So pulled together yet so unraveled at the same time?
I had to help her because in a way, she was me. I have been there. I have been the one wanting to cry, to bawl, but having to keep it together instead. I have been the one crying in public, wanting help, and having no one reach out. I have felt sad and alone and I would not let this woman feel that this morning. Because I have been there. And it hurts, really, really hurts.
“Hi. Are you okay?” I asked.
“No.” Tears started falling down her face, her perfect mascara now running.
“What can I do? Can I get you a seat? A tissue?”
The boys sat quietly. Listening. Watching.
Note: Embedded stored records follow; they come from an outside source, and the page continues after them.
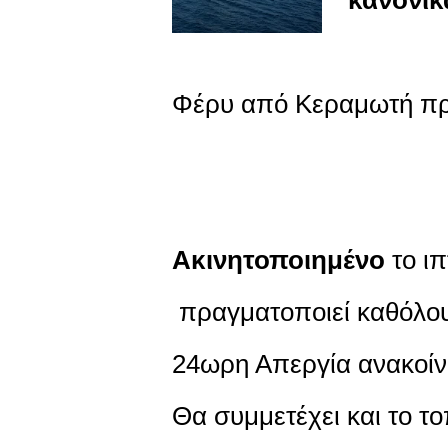
Φέρυ από Κεραμωτή πρ
Ακινητοποιημένο
το ι
πραγματοποιεί καθόλου
24ωρη Απεργία ανακοίν
Θα συμμετέχει και το τ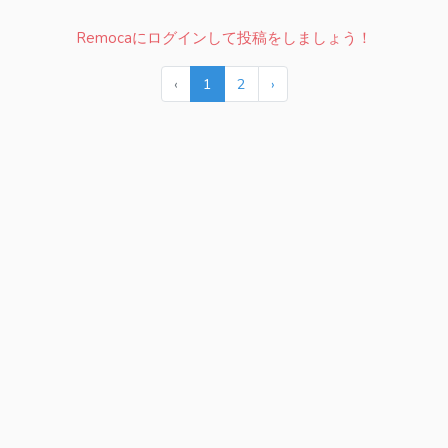
Remocaにログインして投稿をしましょう！
‹
1
2
›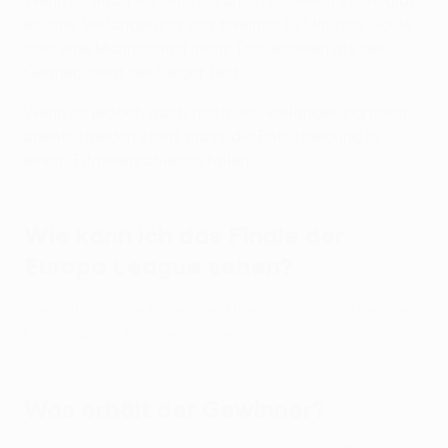
es eine Verlängerung von zweimal 15 Minuten. Sollte
dort eine Mannschaft mehr Tore erzielen als der
Gegner, steht der Sieger fest.
Wenn es jedoch auch nach der Verlängerung noch
unentschieden steht, muss die Entscheidung in
einem Elfmeterschießen fallen.
Wie kann ich das Finale der
Europa League sehen?
Die vollständige Liste aller Übertragungspartner der
UEFA Europa League gibt es hier.
Was erhält der Gewinner?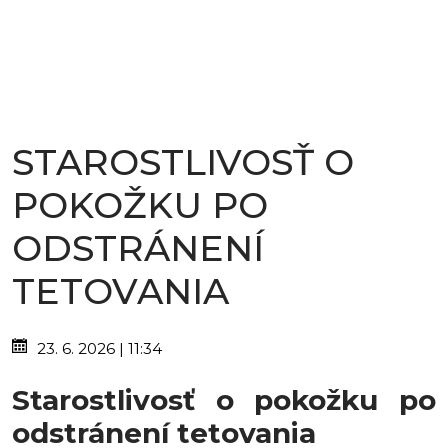
STAROSTLIVOSŤ O
POKOŽKU PO
ODSTRÁNENÍ
TETOVANIA
23. 6. 2026 | 11:34
Starostlivosť o pokožku po
odstránení tetovania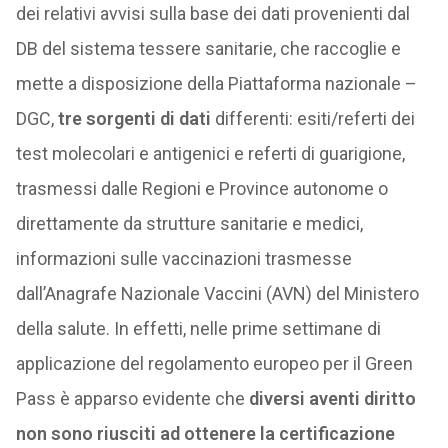
dei relativi avvisi sulla base dei dati provenienti dal
DB del sistema tessere sanitarie, che raccoglie e
mette a disposizione della Piattaforma nazionale –
DGC,
tre sorgenti di dati
differenti: esiti/referti dei
test molecolari e antigenici e referti di guarigione,
trasmessi dalle Regioni e Province autonome o
direttamente da strutture sanitarie e medici,
informazioni sulle vaccinazioni trasmesse
dall’Anagrafe Nazionale Vaccini (AVN) del Ministero
della salute. In effetti, nelle prime settimane di
applicazione del regolamento europeo per il Green
Pass è apparso evidente che
diversi aventi diritto
non sono riusciti ad ottenere la certificazione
“No. I just need a friend.”
I just need a friend.
I just need a friend.
Oh these words how they broke my heart. I wanted to hug her and tell her that she is not alone, that it will be alright, that she can call me whenever. I wanted to sit down and let her talk for as long as she needed. I wanted to be there for her because gosh, how often as a mom, as a person, do I feel that?
That I just need a friend.
I don’t need judgement, or advice, or anything else, I just need a friend. A friend to let me cry, a friend to listen, a friend who when my tears are done, will tell me it will be okay and I know that it will be because just having talked will have made me feel better.
I wanted to be that friend for her at that moment but knew my clock with my kids was ticking. I knew the minute she opened up that my boys would get antsy and she would be cut off. And I did NOT want that for this person.
So I did my best.
“Oh my. I am so sorry you are having a rough morning. Did you have coffee? Let me buy you a coffee?”
“Oh, I tried to get coffee but I couldn’t even go in.”
“WE will get it for you. What do you want?”
My boys and I went into the store and ordered our new friend a latte and a croissant because #1 thought it would make her smile. And he wanted her to smile. Because she was very sad he said.
We came out to find our new friend hugging an old friend. I was so relieved that she had found what she needed at that moment. She graciously accepted her coffee and croissant and we graciously denied her attempts to pay us back. We wished her well and walked on our way, my boys asking if she would be alright? Why was she sad? Did she need a hug? Did she need her mommy?
A few steps later we were over the train platform and looking down.
There stood our new friend, wiping away her tears. The boys called to her.
She looked up.
“Blow her a kiss boys, she needs to feel loved.” I said.
And they did. Three kisses were sent her way. And she caught them. And blew a kiss and a smile back.
The next morning the weather cooperated and we walked to town again, as usual. The entire walk the boys asked about “the lady” wondering if we would see her, if she would still be sad.
We did see her. The timing couldn’t have been more perfect, almost as if it was meant to be, as we were running late and yet we literally met her at the door as she was walking in. She smiled a shy smile, almost an embarrassed smile. The boys said hi and asked if she was feeling better. She said yes and then quietly ordered her latte.
Then she said the following to the man behind the counter:
“I’m so sorry for yesterday. There is just a lot of stress in my life. I was just having a rough morning.”
Today I didn’t want to tell her it would be okay. I wanted to tell her,
DO NOT apologize for crying. Do not apologize for not being all buttoned up for a few moments. It is OKAY to let go and let the stress out. It’s OKAY.
Hmmm…perhaps I should heed my own advice?